Culture

Here’s How A Trump Supreme Court Appointment Could Set LGBTQ+ Rights Back for Years


 

Few American figures can be credited with advancing LGBTQ+ rights over the last three decades as much as the late Supreme Court Justice Ruth Bader Ginsburg. To understand just how consequential she was, one need only look at the lineup of blockbuster civil-rights cases in which she provided the tie-breaking fifth vote:

Lawrence v. Texas (2003), which invalidated Texas’s ban on sodomy and similar laws across the country.

United States v. Windsor (2013), which found that the Defense of Marriage Act, which barred the federal government from recognizing same-sex marriages performed in the states, violated the Constitution.

Obergefell v. Hodges (2015), which ushered in marriage equality nationwide.

Along with the Court’s less-narrow rulings in Romer v. Evans (1996), which struck down a Colorado law forbidding LGBTQ+ people from enacting city-level nondiscrimination laws, and Bostock v. Clayton County (2020), which made it illegal to fire a person simply because of their sexual orientation or gender identity, these five cases blew apart the legal framework that justified discrimination and ushered in the modern-day era of queer equality.

“Every advancement the LGBTQ+ community made at the Court over the last 20 years reflected Justice Ginsburg’s influence,” said Human Rights Campaign President Alphonso David in a statement. “From Lawrence to Obergefell and Bostock, the Court has been essential to creating a more equal and fair America for LGBTQ+ people.”

Replacing Ginsburg with a hardline conservative — which President Donald Trump pledged to do “without delay” — will tip the balance of power on the bench for a generation, giving its right wing a 6-3 majority to roll back not only queer rights, but abortion, voting, immigrant, and workers’ rights as well.

When it comes to LGBTQ+ issues, the Court is less likely to overturn precedent wholesale than to water down the meaning of existing victories. With public opinion squarely on the side of equality, social conservatives have changed tack: Rather than oppose queer equality outright, they are seeking to exempt themselves from the new social order.

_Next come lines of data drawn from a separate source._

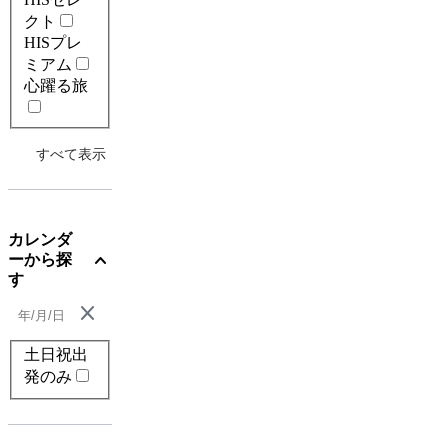
クト
HISプレ
ミアム
心躍る旅
すべて表示
カレンダ
expand_more
ーから探
す
close
土日祝出
発のみ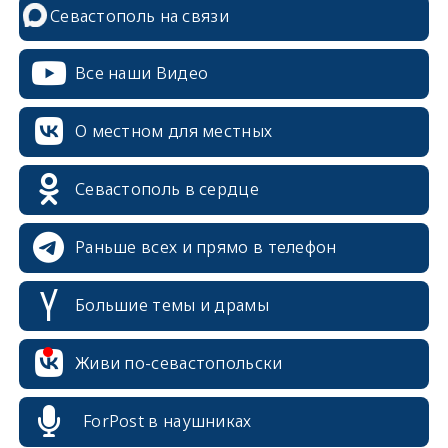
Севастополь на связи
Все наши Видео
О местном для местных
Севастополь в сердце
Раньше всех и прямо в телефон
Большие темы и драмы
erid: 2SDnjcrDNw6
Живи по-севастопольски
ForPost в наушниках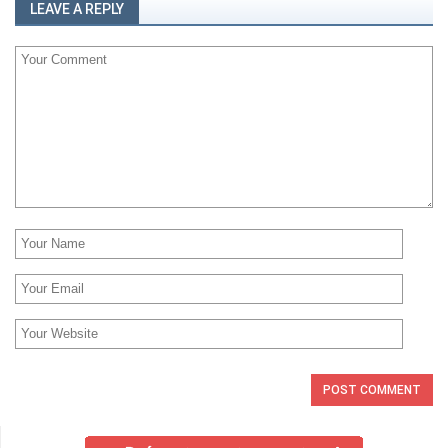
LEAVE A REPLY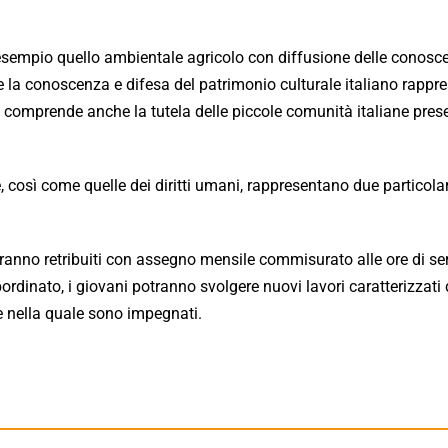
d esempio quello ambientale agricolo con diffusione delle conosc
 la conoscenza e difesa del patrimonio culturale italiano rappr
he comprende anche la tutela delle piccole comunità italiane prese
ive, così come quelle dei diritti umani, rappresentano due particolar
ranno retribuiti con assegno mensile commisurato alle ore di ser
bordinato, i giovani potranno svolgere nuovi lavori caratterizzati 
le nella quale sono impegnati.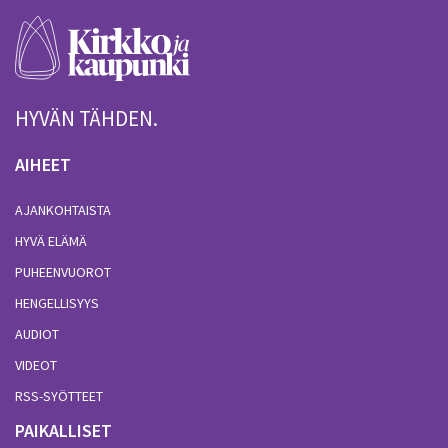
HYVÄN TÄHDEN.
AIHEET
AJANKOHTAISTA
HYVÄ ELÄMÄ
PUHEENVUOROT
HENGELLISYYS
AUDIOT
VIDEOT
RSS-SYÖTTEET
PAIKALLISET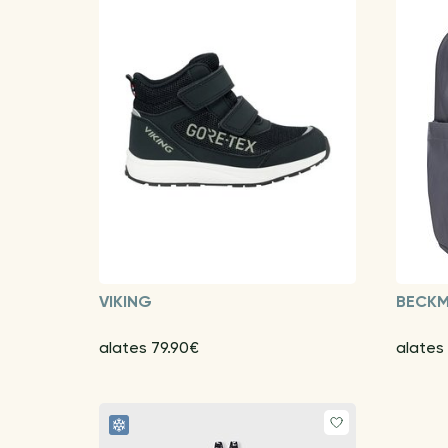
VIKING
BECK
alates 79.90€
alates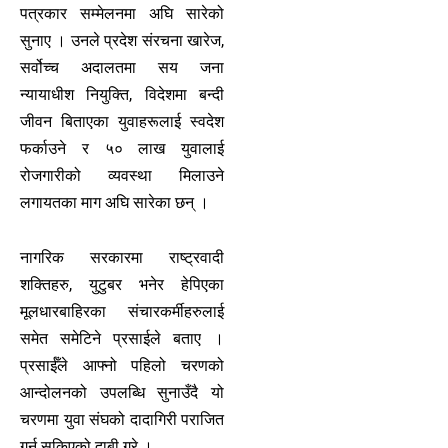
पत्रकार सम्मेलनमा अघि सारेको
सुनाए । उनले प्रदेश संरचना खारेज,
सर्वोच्च अदालतमा सय जना
न्यायाधीश नियुक्ति, विदेशमा बन्दी
जीवन बिताएका युवाहरूलाई स्वदेश
फर्काउने र ५० लाख युवालाई
रोजगारीको व्यवस्था मिलाउने
लगायतका माग अघि सारेका छन् ।
नागरिक सरकारमा राष्ट्रवादी
शक्तिहरु, युटुबर भनेर हेपिएका
मूलधारबाहिरका संचारकर्मीहरुलाई
समेत समेटिने प्रसाईले बताए ।
प्रसाईँले आफ्नो पहिलो चरणको
आन्दोलनको उपलब्धि सुनाउँदै यो
चरणमा युवा संघको दादागिरी पराजित
गर्न सकिएको दाबी गरे ।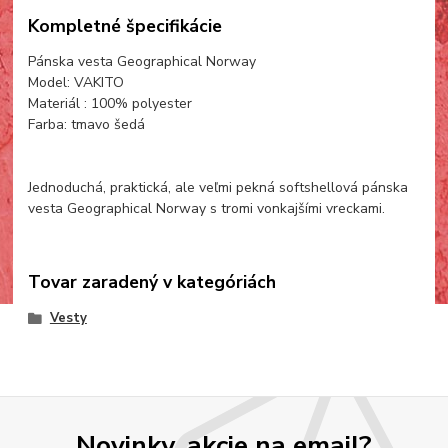
Kompletné špecifikácie
Pánska vesta Geographical Norway
Model: VAKITO
Materiál : 100% polyester
Farba: tmavo šedá
Jednoduchá, praktická, ale veľmi pekná softshellová pánska
vesta Geographical Norway s tromi vonkajšími vreckami.
Tovar zaradený v kategóriách
Vesty
Novinky, akcie na email?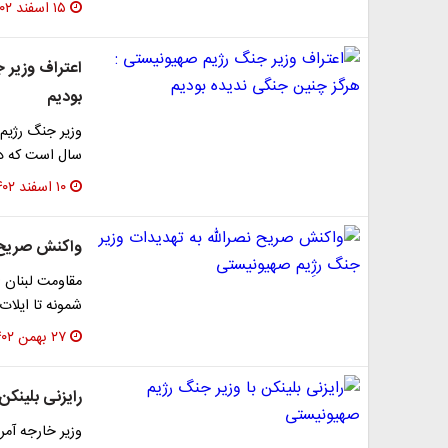
۱۵ اسفند ۱۴۰۲
اعتراف وزیر 
بودیم
سال است که در 
۱۰ اسفند ۱۴۰۲
واکنش صریح ن
مقاومت لبنان ا
شمونه تا ایلات
۲۷ بهمن ۱۴۰۲
رایزنی بلینک
وزیر خارجه آمر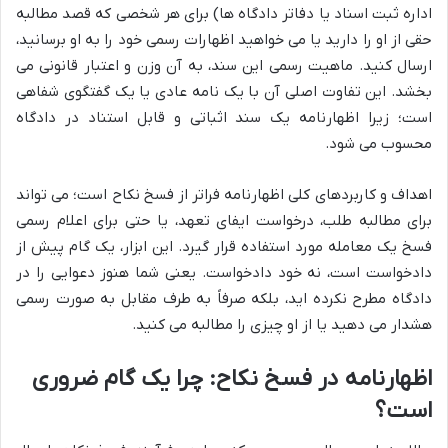
اداره ثبت اسناد یا دفاتر دادگاه ها) برای هر شخصی که قصد مطالبه
حقی از او را دارید یا می خواهید اظهارات رسمی خود را به او برسانید،
ارسال کنید. ماهیت رسمی این سند، به آن وزن و اعتبار قانونی می
بخشد. این تفاوت اصلی آن با یک نامه عادی یا یک گفتگوی شفاهی
است؛ زیرا اظهارنامه یک سند اثباتی و قابل استناد در دادگاه
محسوب می شود.
اهداف و کاربردهای کلی اظهارنامه فراتر از فسخ نکاح است؛ می تواند
برای مطالبه طلب، درخواست ایفای تعهد، یا حتی برای اعلام رسمی
فسخ یک معامله مورد استفاده قرار گیرد. این ابزار، یک گام پیش از
دادخواست است، نه خود دادخواست. یعنی شما هنوز دعوایی را در
دادگاه مطرح نکرده اید، بلکه صرفاً به طرف مقابل به صورت رسمی
هشدار می دهید یا از او چیزی را مطالبه می کنید.
اظهارنامه در فسخ نکاح: چرا یک گام ضروری
است؟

As LGBTQ+ legal equality marched forward, opponents of queer rights swarmed legislatures over the past decade with dozens of bills that would excuse religious individuals, businesses, and government-backed nonprofits from following generally applicable nondiscrimination laws. All but a handful of these bills — many flying under the banner of “religious freedom restoration acts” — have failed to amass sufficient support in statehouses across the country. So conservatives are increasingly looking to the courts.

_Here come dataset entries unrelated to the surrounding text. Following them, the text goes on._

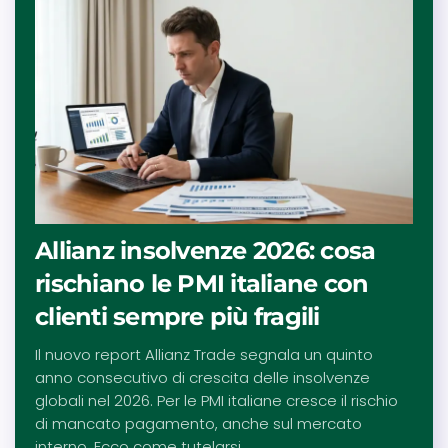
Allianz insolvenze 2026: cosa
rischiano le PMI italiane con
clienti sempre più fragili
Il nuovo report Allianz Trade segnala un quinto
anno consecutivo di crescita delle insolvenze
globali nel 2026. Per le PMI italiane cresce il rischio
di mancato pagamento, anche sul mercato
interno. Ecco come tutelarsi.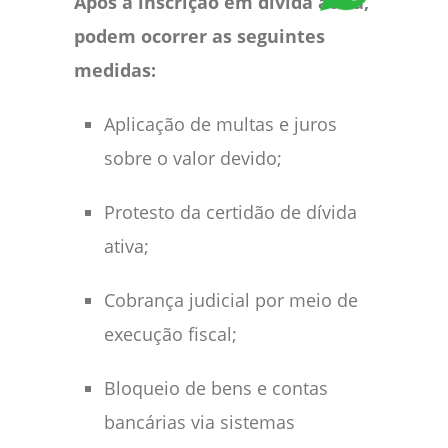
Após a inscrição em dívida ativa,
podem ocorrer as seguintes
medidas:
Aplicação de multas e juros
sobre o valor devido;
Protesto da certidão de dívida
ativa;
Cobrança judicial por meio de
execução fiscal;
Bloqueio de bens e contas
bancárias via sistemas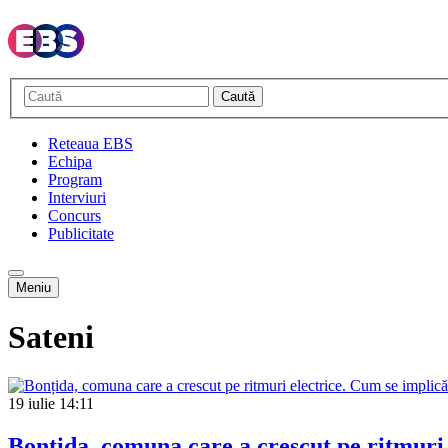
Caută
Reteaua EBS
Echipa
Program
Interviuri
Concurs
Publicitate
Meniu
Sateni
19 iulie
14:11
Bonțida, comuna care a crescut pe ritmuri 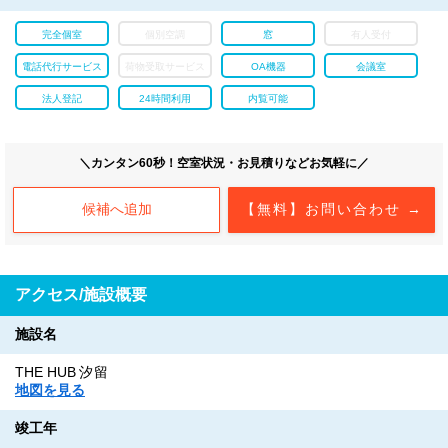
完全個室
個別空調
窓
有人受付
電話代行サービス
荷物受取サービス
OA機器
会議室
法人登記
24時間利用
内覧可能
＼カンタン60秒！空室状況・お見積りなどお気軽に／
候補へ追加
【無料】お問い合わせ →
アクセス/施設概要
施設名
THE HUB 汐留
地図を見る
竣工年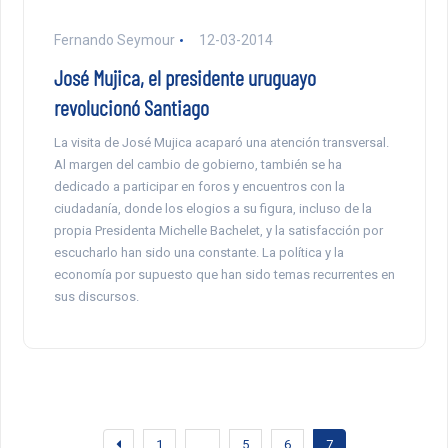
Fernando Seymour
12-03-2014
José Mujica, el presidente uruguayo
revolucionó Santiago
La visita de José Mujica acaparó una atención transversal.
Al margen del cambio de gobierno, también se ha
dedicado a participar en foros y encuentros con la
ciudadanía, donde los elogios a su figura, incluso de la
propia Presidenta Michelle Bachelet, y la satisfacción por
escucharlo han sido una constante. La política y la
economía por supuesto que han sido temas recurrentes en
sus discursos.
1
…
5
6
7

Foes of LGBTQ+ rights claimed a qualified victory on that front just two years ago. In Masterpiece Cakeshop v. Colorado Civil Rights Commission, the Justices found in favor of a baker who refused to provide a wedding cake for a same-sex couple. But the ruling was narrow, hinging on the open hostility public officials on the Colorado Civil Rights Commission showed toward the cakeshop owner, whose beliefs they called “irrational” and “offensive.” In focusing on the behavior of the decision-making bodies, the Court sidestepped the broader question of whether religious business-owners and institutions are exempt from nondiscrimination laws.

“The outcome of cases like this in other circumstances must await further elaboration in the courts,” wrote Justice Anthony Kennedy for the Court’s majority.

The ideological composition of the Court has changed since Justice Kennedy wrote the opinion in Masterpiece. Kennedy — an ideological moderate who was often the swing vote on LGBTQ+ issues — retired later that year, and was replaced by ultraconservative jurist Brett Kavanaugh.

With a newly emboldened conservative majority, the Court wasted no time in gutting nondiscrimination protections. Over the summer, the Justices ruled in Our Lady of Guadalupe School v. Morrissey-Berru that a religious school district could not be sued for discrimination under what is known as the “ministerial exception.” Under this doctrine, the government is forbidden from interfering with the relationship between religious organizations and their “ministers.” According to the Justices, this even includes two lay-teachers at religious schools who sued their districts for discriminating against them on the basis of age and disability. In a pointed dissent joined by Justice Ginsburg, Justice Sonia Sotomayor criticized the broad use of the ministerial exception to strip secular workers of their rights.